La subinspectora se puso alerta.
– ¿A qué hora?
– Por la tarde, señora, sobre las ocho. Fui a pagarle, y cuando salía de su consulta le vi.
– ¿A quién vio?
– A un hombre que esperaba en la puerta de la calle, fumando, como si no se decidiera a entrar.
– ¿Cómo era? -Martina sacó su bloc de notas, definitivamente alerta.
– No hace falta que se lo describa -La mujer casi rompió a llorar-. Usted… usted lo conoce. Al día siguiente volví a verlo, con usted, comiendo en un restaurante cercano.
– ¿Se refiere al inspector Salgado?
– No sé cómo se llama. Comía con usted, como si fueran amigos.
– ¿Está segura?
– No la habría llamado si no lo estuviera, señora. Pero prométame que nadie vendrá a casa. Si mi marido se entera de que llevé a la niña a ese doctor…
– Tranquila -susurró Martina-. No diga nada de esto a nadie. Pero tengo que poder localizarla, déjeme un número de móvil, algo…
– ¡No! Vengo aquí todas las tardes, con la niña. Si necesita algo ya sabe dónde encontrarme.
– Muy bien. -Martina la miró con seriedad-. Se lo repito, Rosa: no diga ni una palabra de todo esto.
– Se lo juro por la Virgen, señora. -Rosa besó la medalla antes de levantarse del banco-. Ahora tengo que irme.

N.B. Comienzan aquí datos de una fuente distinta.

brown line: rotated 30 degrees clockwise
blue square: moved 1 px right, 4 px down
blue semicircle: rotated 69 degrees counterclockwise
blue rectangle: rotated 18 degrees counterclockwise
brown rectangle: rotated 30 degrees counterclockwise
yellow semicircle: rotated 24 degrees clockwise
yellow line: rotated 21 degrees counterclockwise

La niña, que había permanecido ajena a la conversación, se volvió al oír que su madre iba hacia ella. Seguía sin sonreír.

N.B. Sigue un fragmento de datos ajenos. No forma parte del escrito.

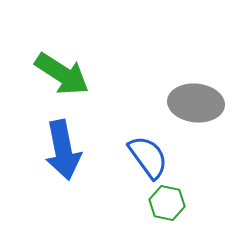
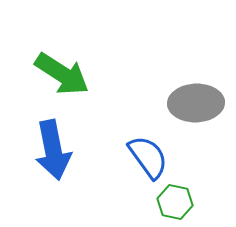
gray ellipse: rotated 8 degrees counterclockwise
blue arrow: moved 10 px left
green hexagon: moved 8 px right, 1 px up
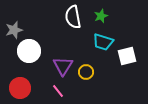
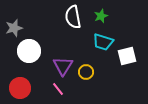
gray star: moved 2 px up
pink line: moved 2 px up
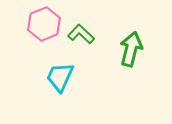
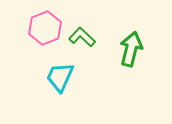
pink hexagon: moved 1 px right, 4 px down
green L-shape: moved 1 px right, 3 px down
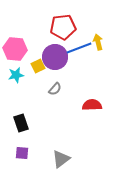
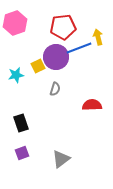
yellow arrow: moved 5 px up
pink hexagon: moved 26 px up; rotated 25 degrees counterclockwise
purple circle: moved 1 px right
gray semicircle: rotated 24 degrees counterclockwise
purple square: rotated 24 degrees counterclockwise
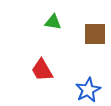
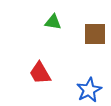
red trapezoid: moved 2 px left, 3 px down
blue star: moved 1 px right
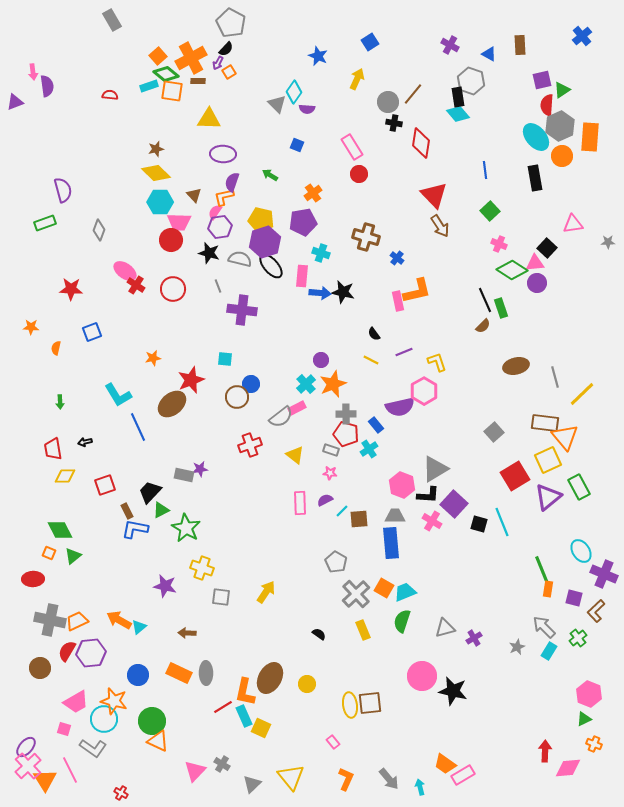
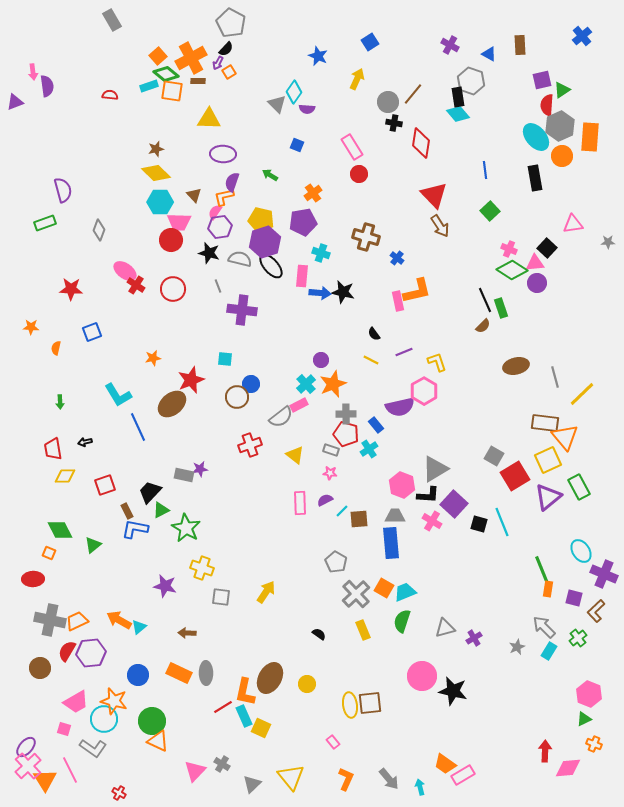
pink cross at (499, 244): moved 10 px right, 5 px down
pink rectangle at (297, 408): moved 2 px right, 3 px up
gray square at (494, 432): moved 24 px down; rotated 18 degrees counterclockwise
green triangle at (73, 556): moved 20 px right, 11 px up
red cross at (121, 793): moved 2 px left
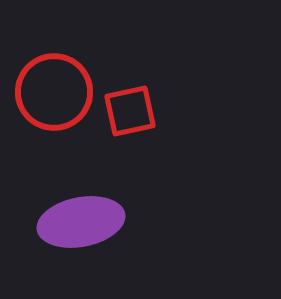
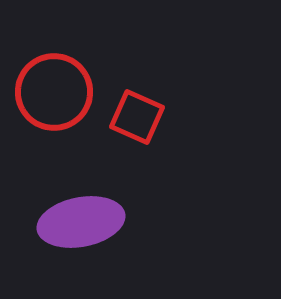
red square: moved 7 px right, 6 px down; rotated 36 degrees clockwise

Martina Andreu las vio alejarse. También ella debía irse pero sus piernas se negaban a moverse del banco. Los caballos dorados de la cuadriga que coronaba la fuente parecían encabritarse ante un viento que seguía azotando los árboles, y a lo lejos se oyó el eco de un trueno. «Una tormenta de verano», se dijo. «Todo esto no será más que una puta tormenta de verano.»